As command line tool OR xnconvert as GUI tool

4
  • 6
    Please explain how to use xnconvert.
    – NGRhodes
    Jun 14, 2014 at 22:10
  • This is now a Famous Question. We do not like these sort of answers. This should be deleted.
    – fosslinux
    Aug 2, 2016 at 3:15
  • ./nconvert -out jpeg -truecolors /path/to/images/folder/*.CR2 Jan 15, 2019 at 10:47
  • 1
    It's not a helpful answer, but the xnconvert tool worked better for me than all of the other options. You have to download and install the .deb file (no PPA as far as I can tell) but the conversion process was fast and accurate, better colour reproduction than either ufraw or dcraw and faster than either batch process. Using it is reasonably easy, point it at a directory of CR2 files and tell it where to drop the JPEGs and click the button.
    – delatbabel
    Aug 26, 2019 at 6:27
2

The method that really worked for me:

You need dcraw and ppmtojpeg (install with apt)
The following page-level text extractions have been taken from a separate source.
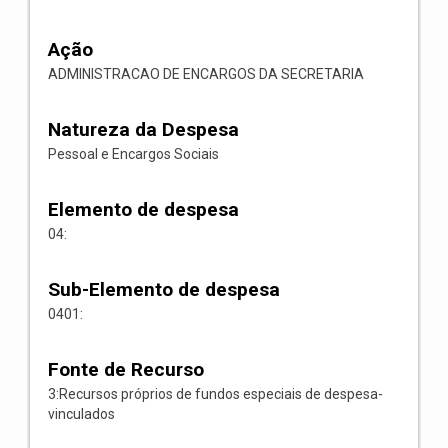
Ação
ADMINISTRACAO DE ENCARGOS DA SECRETARIA
Natureza da Despesa
Pessoal e Encargos Sociais
Elemento de despesa
04:
Sub-Elemento de despesa
0401:
Fonte de Recurso
3:Recursos próprios de fundos especiais de despesa-
vinculados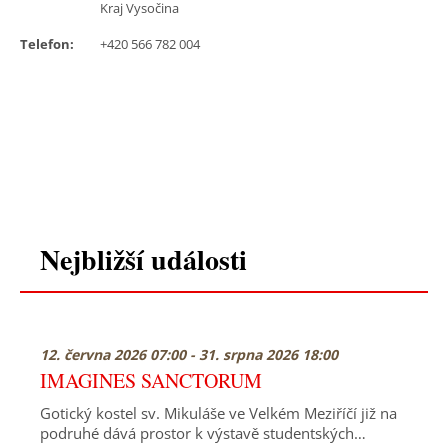
Kraj Vysočina
Telefon:
+420 566 782 004
Nejbližší události
12. června 2026 07:00 - 31. srpna 2026 18:00
IMAGINES SANCTORUM
Gotický kostel sv. Mikuláše ve Velkém Meziříčí již na
podruhé dává prostor k výstavě studentských…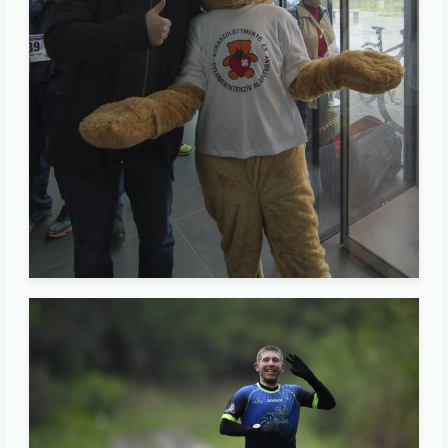
Image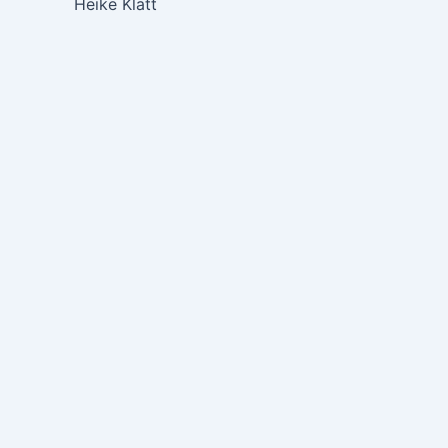
Heike Klatt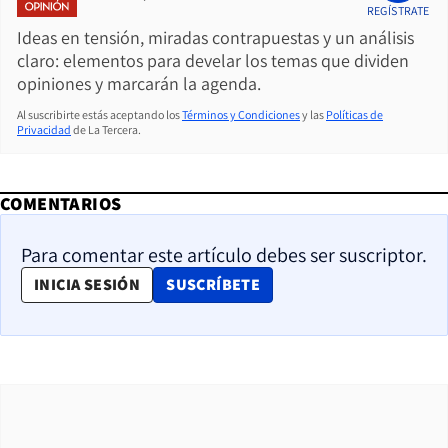
REGÍSTRATE
Ideas en tensión, miradas contrapuestas y un análisis
claro: elementos para develar los temas que dividen
opiniones y marcarán la agenda.
Al suscribirte estás aceptando los
Términos y Condiciones
y las
Políticas de
Privacidad
de La Tercera.
COMENTARIOS
Para comentar este artículo debes ser suscriptor.
OPENS IN NEW WINDOW
INICIA SESIÓN
SUSCRÍBETE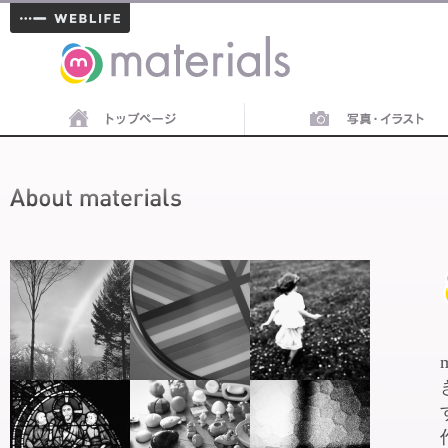
materials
for i in *.CR2; do dcraw -c $i | ppmtojpeg > $1.jpg; echo $i done; done

What it does: First convert CR2 to PPM with dcraw passing the output to ppmtojpeg which converts to JPG.

I found this here

1
  • Since you mentioned apt, it's worth noting that in Debian derivatives, ppmtojpeg in included in the netpbm package (users may be confused if they search for a package with the same name as the binary).
    – Marcus
    Aug 10, 2020 at 15:52
2

Create a bash file like foo.sh and execute as ./foo.sh in command line:

#!/bin/sh

for i in $(ls)
do
ufraw-batch --out-type png $i
echo "conversion done $i"
done
2

I had trouble with ufraw since it produces a segmentation fault on elementary OS (see https://bugs.launchpad.net/ubuntu/+source/ufraw/+bug/1768855). I combined your answers (thanks!) and finally got a working version.

First get the right command for exiftool (as mentioned by Rafael):

exiftool -s2 -all -b -X -fXMP:XMP test.RAF  | grep Preview

which is in my case not -Composite:PreviewImage but:

File:PreviewImage

So you can use the batch script from Abu:

#!/bin/sh

for i in *.RAF
do
exiftool -File:PreviewImage -b $i > $i.jpg
echo $i
done
1

You could also program a simple loop in the console.

For example (using the fish console), and assuming the active directory only has RAW files.

set files (ls)
for i in $files
    dcraw $i
end

or

set files (ls)
for i in $files
    ufraw-batch --out-type=tif --out-depth $i
end

I use ufraw-batch that way because it often leads to an error, see https://bugs.launchpad.net/ubuntu/+source/ufraw/+bug/1768855 .

0

Use:

exiftool -Composite:PreviewImage -b photo.CR2 > photo.jpg

Longer answer:

ufraw-batch conversion quality is very bad. Imagemagick uses ufraw under the hoods (unfortunately). dcraw is better, but still not great. The best solution I found out was to use exif to extract PreviewImage metadata. I believe that's generated by the camera itself.